Impute missing values on newdata based on an object of class "missRanger".
For multivariate imputation, use missRanger(..., keep_forests = TRUE).
For univariate imputation, no forests are required.
This can be enforced by predict(..., iter = 0) or via missRanger(. ~ 1, ...).
Note that out-of-sample imputation works best for rows in newdata with only one
missing value (counting only missings in variables used as covariates
in random forests). We call this the "easy case". In the "hard case",
even multiple iterations (set by iter) can lead to unsatisfactory results.
Number of candidate predictions of the original dataset
for predictive mean matching (PMM).

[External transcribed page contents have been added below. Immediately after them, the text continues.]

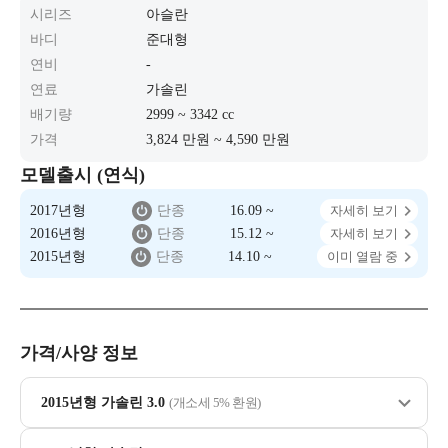
시리즈
아슬란
바디
준대형
연비
-
연료
가솔린
배기량
2999 ~ 3342 cc
가격
3,824 만원 ~ 4,590 만원
모델출시 (연식)
2017년형
단종
16.09 ~
자세히 보기
2016년형
단종
15.12 ~
자세히 보기
2015년형
단종
14.10 ~
이미 열람 중
가격/사양 정보
2015년형 가솔린 3.0
(개소세 5% 환원)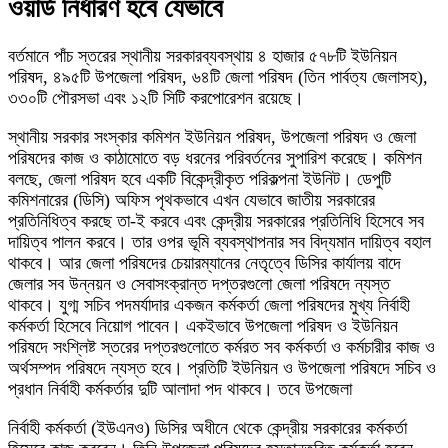
ওয়ার্ড নির্ধারণ হবে যেভাবে
বর্তমানে পাঁচ স্তরের স্থানীয় সরকারব্যবস্থায় ৪ হাজার ৫৭৮টি ইউনিয়ন
পরিষদ, ৪৯৫টি উপজেলা পরিষদ, ৬৪টি জেলা পরিষদ (তিন পার্বত্য জেলাসহ),
৩৩০টি পৌরসভা এবং ১২টি সিটি করপোরেশন রয়েছে।
স্থানীয় সরকার সংস্কার কমিশন ইউনিয়ন পরিষদ, উপজেলা পরিষদ ও জেলা
পরিষদের কাজ ও কাঠামোতে বড় ধরনের পরিবর্তনের সুপারিশ করেছে। কমিশন
বলছে, জেলা পরিষদ হবে একটি বিকেন্দ্রীকৃত পরিকল্পনা ইউনিট। ডেপুটি
কমিশনারের (ডিসি) অফিস পৃথকভাবে এখন যেভাবে জাতীয় সরকারের
প্রতিনিধিত্ব করছে তা-ই করবে এবং কেন্দ্রীয় সরকারের প্রতিনিধি হিসেবে সব
দায়িত্ব পালন করবে। তার ওপর ভূমি ব্যবস্থাপনার সব বিদ্যমান দায়িত্ব বহাল
থাকবে। আর জেলা পরিষদের চেয়ারম্যানের নেতৃত্বে ডিসির কার্যালয় বাদে
জেলার সব উন্নয়ন ও সেবাসংক্রান্ত দপ্তরগুলো জেলা পরিষদে ন্যস্ত
থাকবে। যুগ্ম সচিব পদমর্যাদার একজন কর্মকর্তা জেলা পরিষদের মুখ্য নির্বাহী
কর্মকর্তা হিসেবে নিয়োগ পাবেন। একইভাবে উপজেলা পরিষদ ও ইউনিয়ন
পরিষদে সংশ্লিষ্ট স্তরের দপ্তরগুলোতে কর্মরত সব কর্মকর্তা ও কর্মচারীর কাজ ও
অর্থসম্পদ পরিষদে ন্যস্ত হবে। প্রতিটি ইউনিয়ন ও উপজেলা পরিষদে সচিব ও
প্রধান নির্বাহী কর্মকর্তার দুটি আলাদা পদ থাকবে। তবে উপজেলা
নির্বাহী কর্মকর্তা (ইউএনও) ডিসির অধীনে থেকে কেন্দ্রীয় সরকারের কর্মকর্তা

By default the same value as during fitting.
iter
Number of iterations for "hard case" rows. 0 for univariate imputation.
num.threads
Number of threads used by ranger's predict function.
The default NULL uses all threads.
seed
Integer seed used for initial univariate imputation and PMM.
verbose
Should info be printed? (1 = yes/default, 0 for no).
...
Passed to the predict function of ranger.
Details
The out-of-sample algorithm works as follows:
Impute univariately all relevant columns by randomly drawing values
from the original unimputed data. This step will only impact "hard case" rows.
Replace univariate imputations by predictions of random forests. This is done
sequentially over variables, where the variables are sorted to minimize the impact
of univariate imputations. Optionally, this is followed by predictive mean matching (PMM).
Repeat Step 2 for "hard case" rows multiple times.